> **ASSIGNMENT**
Exactly as they appear, copy the lines from the start of the entries below to the line containing "For every named target in this 230×2576", both ends included.

> **RECORDS FOR PROCESSING**
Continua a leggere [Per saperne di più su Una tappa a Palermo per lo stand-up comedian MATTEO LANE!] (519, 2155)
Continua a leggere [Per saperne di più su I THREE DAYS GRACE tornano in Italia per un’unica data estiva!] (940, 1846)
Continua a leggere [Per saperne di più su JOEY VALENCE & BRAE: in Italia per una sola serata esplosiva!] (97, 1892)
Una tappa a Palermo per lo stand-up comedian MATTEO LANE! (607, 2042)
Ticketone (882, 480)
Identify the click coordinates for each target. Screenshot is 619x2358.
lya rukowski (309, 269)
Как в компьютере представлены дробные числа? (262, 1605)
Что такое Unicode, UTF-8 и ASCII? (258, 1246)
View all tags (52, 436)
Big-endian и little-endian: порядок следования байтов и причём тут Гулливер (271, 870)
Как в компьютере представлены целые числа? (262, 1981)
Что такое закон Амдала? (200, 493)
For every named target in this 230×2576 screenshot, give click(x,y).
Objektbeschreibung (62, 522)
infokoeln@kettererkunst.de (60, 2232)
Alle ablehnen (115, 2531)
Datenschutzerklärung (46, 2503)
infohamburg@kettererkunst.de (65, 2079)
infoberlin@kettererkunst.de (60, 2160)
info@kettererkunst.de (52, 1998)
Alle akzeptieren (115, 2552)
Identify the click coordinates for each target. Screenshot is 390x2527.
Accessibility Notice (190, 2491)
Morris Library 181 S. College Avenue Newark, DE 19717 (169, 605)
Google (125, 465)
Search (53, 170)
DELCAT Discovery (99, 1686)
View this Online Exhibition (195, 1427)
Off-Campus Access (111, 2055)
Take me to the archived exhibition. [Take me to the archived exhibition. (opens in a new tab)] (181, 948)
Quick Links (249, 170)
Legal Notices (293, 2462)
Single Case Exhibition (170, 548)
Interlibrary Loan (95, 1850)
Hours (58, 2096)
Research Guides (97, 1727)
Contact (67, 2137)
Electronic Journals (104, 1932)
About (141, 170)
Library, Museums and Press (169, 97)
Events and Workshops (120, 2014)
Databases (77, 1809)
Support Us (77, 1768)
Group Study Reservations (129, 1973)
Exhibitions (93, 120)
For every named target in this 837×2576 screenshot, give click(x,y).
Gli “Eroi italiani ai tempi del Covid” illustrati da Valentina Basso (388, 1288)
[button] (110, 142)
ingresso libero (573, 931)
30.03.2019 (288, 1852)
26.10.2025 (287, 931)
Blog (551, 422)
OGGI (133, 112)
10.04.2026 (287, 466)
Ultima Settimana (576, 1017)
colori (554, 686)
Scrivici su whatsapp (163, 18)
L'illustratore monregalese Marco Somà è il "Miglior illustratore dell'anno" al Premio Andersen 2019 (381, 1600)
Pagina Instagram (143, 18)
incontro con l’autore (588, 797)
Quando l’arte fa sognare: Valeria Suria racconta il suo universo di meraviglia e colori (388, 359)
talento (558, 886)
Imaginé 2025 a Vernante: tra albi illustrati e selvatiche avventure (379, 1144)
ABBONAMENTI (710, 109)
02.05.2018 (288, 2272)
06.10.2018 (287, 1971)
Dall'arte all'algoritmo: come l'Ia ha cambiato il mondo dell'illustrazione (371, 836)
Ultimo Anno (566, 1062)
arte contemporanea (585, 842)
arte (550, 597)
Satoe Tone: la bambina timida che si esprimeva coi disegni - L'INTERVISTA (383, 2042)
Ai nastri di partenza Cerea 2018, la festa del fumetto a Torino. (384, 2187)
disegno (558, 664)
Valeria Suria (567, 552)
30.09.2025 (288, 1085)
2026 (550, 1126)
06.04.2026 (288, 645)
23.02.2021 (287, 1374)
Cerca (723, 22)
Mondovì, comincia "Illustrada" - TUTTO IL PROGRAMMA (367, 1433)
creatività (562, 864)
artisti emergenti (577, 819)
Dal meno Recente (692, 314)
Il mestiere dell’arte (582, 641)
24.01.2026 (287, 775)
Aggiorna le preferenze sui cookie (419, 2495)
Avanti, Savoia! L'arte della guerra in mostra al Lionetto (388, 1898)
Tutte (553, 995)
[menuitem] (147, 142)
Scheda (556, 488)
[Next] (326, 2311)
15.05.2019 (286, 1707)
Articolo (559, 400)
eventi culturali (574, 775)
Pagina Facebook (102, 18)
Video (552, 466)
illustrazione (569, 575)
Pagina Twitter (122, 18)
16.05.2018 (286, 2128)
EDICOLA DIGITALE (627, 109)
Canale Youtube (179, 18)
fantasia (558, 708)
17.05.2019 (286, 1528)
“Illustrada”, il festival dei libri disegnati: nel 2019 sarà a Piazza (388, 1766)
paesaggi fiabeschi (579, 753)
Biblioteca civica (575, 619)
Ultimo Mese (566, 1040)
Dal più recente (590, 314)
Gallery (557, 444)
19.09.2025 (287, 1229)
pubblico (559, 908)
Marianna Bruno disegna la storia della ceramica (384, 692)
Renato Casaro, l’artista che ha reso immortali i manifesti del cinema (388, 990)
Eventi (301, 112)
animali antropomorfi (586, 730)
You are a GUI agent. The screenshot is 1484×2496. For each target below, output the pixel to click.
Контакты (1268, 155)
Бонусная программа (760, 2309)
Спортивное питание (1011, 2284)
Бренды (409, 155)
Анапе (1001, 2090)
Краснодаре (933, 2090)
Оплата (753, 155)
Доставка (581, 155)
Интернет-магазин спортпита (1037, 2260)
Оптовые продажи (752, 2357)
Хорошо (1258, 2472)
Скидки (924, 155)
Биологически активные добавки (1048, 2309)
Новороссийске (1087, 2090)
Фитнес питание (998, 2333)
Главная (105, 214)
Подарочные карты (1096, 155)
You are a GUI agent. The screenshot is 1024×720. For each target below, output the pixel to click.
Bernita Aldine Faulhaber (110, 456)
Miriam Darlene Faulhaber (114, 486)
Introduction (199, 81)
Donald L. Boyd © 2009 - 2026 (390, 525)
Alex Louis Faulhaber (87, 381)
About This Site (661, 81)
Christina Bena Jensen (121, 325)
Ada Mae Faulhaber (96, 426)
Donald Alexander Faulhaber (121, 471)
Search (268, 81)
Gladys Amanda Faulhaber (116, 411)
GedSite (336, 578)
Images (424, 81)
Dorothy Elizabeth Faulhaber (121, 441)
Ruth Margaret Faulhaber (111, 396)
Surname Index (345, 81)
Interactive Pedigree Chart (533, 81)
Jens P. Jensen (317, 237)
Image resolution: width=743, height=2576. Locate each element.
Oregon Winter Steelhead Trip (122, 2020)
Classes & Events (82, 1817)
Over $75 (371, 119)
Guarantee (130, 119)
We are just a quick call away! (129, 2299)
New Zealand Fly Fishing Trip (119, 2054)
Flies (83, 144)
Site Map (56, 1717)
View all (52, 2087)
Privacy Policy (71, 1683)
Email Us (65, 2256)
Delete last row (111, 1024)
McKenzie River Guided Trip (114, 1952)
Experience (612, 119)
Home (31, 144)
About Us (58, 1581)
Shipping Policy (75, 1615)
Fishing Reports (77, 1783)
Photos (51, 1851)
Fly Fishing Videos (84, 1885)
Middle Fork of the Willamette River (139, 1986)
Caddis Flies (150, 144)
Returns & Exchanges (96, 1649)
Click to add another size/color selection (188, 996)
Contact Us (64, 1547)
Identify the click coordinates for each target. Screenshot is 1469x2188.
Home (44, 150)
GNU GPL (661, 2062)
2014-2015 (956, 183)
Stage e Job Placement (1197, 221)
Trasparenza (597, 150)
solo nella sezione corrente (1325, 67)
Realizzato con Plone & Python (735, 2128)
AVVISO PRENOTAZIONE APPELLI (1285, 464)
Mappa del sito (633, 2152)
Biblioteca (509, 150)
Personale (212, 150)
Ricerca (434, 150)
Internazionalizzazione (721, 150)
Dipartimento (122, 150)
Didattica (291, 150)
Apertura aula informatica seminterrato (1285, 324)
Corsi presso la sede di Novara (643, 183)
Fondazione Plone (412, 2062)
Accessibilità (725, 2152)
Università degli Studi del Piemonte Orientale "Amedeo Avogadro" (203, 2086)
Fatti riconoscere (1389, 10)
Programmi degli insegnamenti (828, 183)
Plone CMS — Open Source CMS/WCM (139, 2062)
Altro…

> **SOLVED EXERCISE**
Continua a leggere [Per saperne di più su Una tappa a Palermo per lo stand-up comedian MATTEO LANE!] (519, 2155)
Continua a leggere [Per saperne di più su I THREE DAYS GRACE tornano in Italia per un’unica data estiva!] (940, 1846)
Continua a leggere [Per saperne di più su JOEY VALENCE & BRAE: in Italia per una sola serata esplosiva!] (97, 1892)
Una tappa a Palermo per lo stand-up comedian MATTEO LANE! (607, 2042)
Ticketone (882, 480)
Identify the click coordinates for each target. Screenshot is 619x2358.
lya rukowski (309, 269)
Как в компьютере представлены дробные числа? (262, 1605)
Что такое Unicode, UTF-8 и ASCII? (258, 1246)
View all tags (52, 436)
Big-endian и little-endian: порядок следования байтов и причём тут Гулливер (271, 870)
Как в компьютере представлены целые числа? (262, 1981)
Что такое закон Амдала? (200, 493)
For every named target in this 230×2576 screenshot, give click(x,y).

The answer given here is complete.